This past year, the august Global Think-tank on Steatotic Liver Disease developed the People-First Liver Charter (https://lnkd.in/gkbxQfc9) with a powerful shared vision: a universal approach that places people living with liver conditions at the very center of care, policy, and research.

Here’s a summary of the article The People‑First Liver Charter” published in Nature Medicine“.


Purpose & Scope

The article presents a “people-first” framework for liver health, arguing that how we talk about, manage and govern liver conditions needs to shift away from purely a disease-centred model to one that centers the people living with liver disease. it emphasises that stigma, language, equity and integrated care must be addressed.


Key Themes

  • Language & framing: The authors stress that terminology matters — for example, saying “people living with liver disease” rather than “liver disease patients” helps reduce stigma and fosters dignity.
  • Holistic and integrated care: The Charter calls for care models that address not only the liver disease itself but also comorbidities, social determinants, behavioural health, prevention and long-term wellbeing.
  • Equity & access: A major focus is on ensuring that all populations have access to prevention, diagnosis, treatment and support for liver conditions, especially groups historically underserved or subject to discrimination.
  • Involvement & empowerment of people with lived experience: The document underscores that individuals with liver disease should be included in policy-making, research design, care planning and system-design decisions.
  • Accountability & governance: It also promotes system-level accountability (governments, payers, health systems) to adopt people-first liver health strategies and measure outcomes accordingly.
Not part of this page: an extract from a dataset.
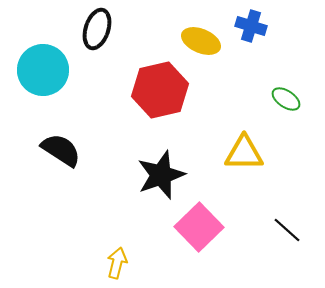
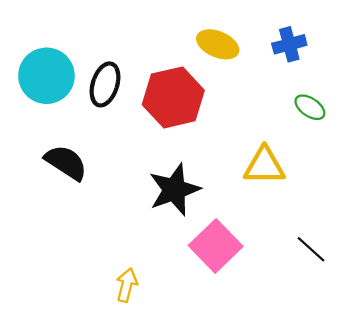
blue cross: (251, 26) -> (289, 44), moved, turned -32
black ellipse: (97, 29) -> (105, 84), moved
Practice & Policy Implications

For clinics, researchers, policy-makers and industry, the Charter sets out implications such as:

  • embedding people-first language and perspectives in all clinical, research and educational materials
  • redesigning service delivery (including telehealth, multidisciplinary care) to centre on patients’ needs, preferences and context
  • monitoring equity metrics in liver disease (who is being reached, who is left behind)
  • building partnerships with patient-led organisations and ensuring meaningful patient engagement
  • aligning innovation and research priorities with the lived-experience of those with liver disease.

Why It Matters

Given the global burden of liver disease (including viral hepatitis, metabolic-associated steatotic liver disease (MASLD), alcohol-related liver disease), this Charter is timely. It offers a blueprint for transforming how the field addresses not just the biomedical aspects of liver disease but the human and systemic dimensions too. This aligns strongly with person‐centered care, presumably telehealth innovation and partnerships across care settings.